TASK REQUIREMENTS =
From the data that follows, print exactly the lines starting at the one containing "Bien que l’alliance thérapeutique en coaching" and ending at the one containing "Cependant, dans les"; include both of them and nothing more.

DATA =
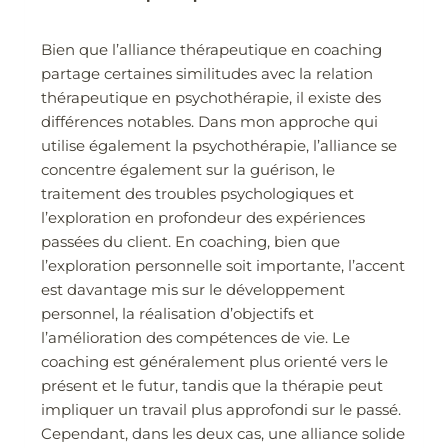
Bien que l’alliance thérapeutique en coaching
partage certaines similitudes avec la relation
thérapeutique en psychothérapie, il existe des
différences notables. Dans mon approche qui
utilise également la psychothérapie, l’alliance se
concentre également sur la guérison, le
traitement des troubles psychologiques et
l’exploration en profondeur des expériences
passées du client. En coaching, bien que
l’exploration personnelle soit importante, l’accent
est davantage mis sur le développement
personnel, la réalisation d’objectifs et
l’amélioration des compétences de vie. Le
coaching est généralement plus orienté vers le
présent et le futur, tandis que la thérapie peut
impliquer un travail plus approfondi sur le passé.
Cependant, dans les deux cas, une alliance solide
--
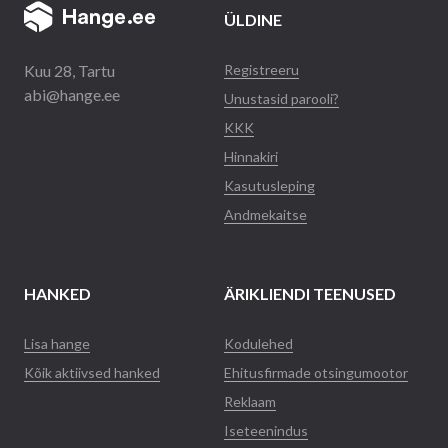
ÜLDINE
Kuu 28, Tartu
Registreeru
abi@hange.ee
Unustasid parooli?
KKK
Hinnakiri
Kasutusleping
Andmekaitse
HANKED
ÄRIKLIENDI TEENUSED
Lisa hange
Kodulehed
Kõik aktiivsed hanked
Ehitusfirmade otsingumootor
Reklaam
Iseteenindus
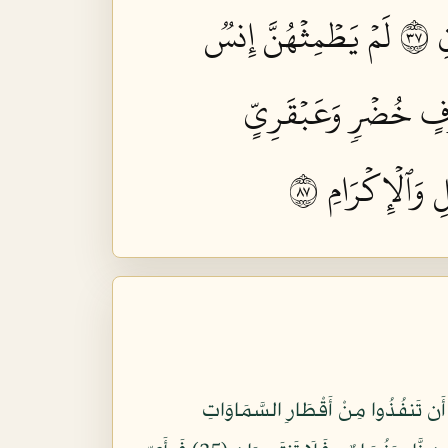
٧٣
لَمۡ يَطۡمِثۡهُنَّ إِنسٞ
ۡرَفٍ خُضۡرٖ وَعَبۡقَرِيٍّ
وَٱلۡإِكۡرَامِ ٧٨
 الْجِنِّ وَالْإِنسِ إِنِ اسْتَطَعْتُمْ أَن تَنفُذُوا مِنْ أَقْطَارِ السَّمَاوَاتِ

SOLUTION FOR THIS TASK =
Bien que l’alliance thérapeutique en coaching
partage certaines similitudes avec la relation
thérapeutique en psychothérapie, il existe des
différences notables. Dans mon approche qui
utilise également la psychothérapie, l’alliance se
concentre également sur la guérison, le
traitement des troubles psychologiques et
l’exploration en profondeur des expériences
passées du client. En coaching, bien que
l’exploration personnelle soit importante, l’accent
est davantage mis sur le développement
personnel, la réalisation d’objectifs et
l’amélioration des compétences de vie. Le
coaching est généralement plus orienté vers le
présent et le futur, tandis que la thérapie peut
impliquer un travail plus approfondi sur le passé.
Cependant, dans les deux cas, une alliance solide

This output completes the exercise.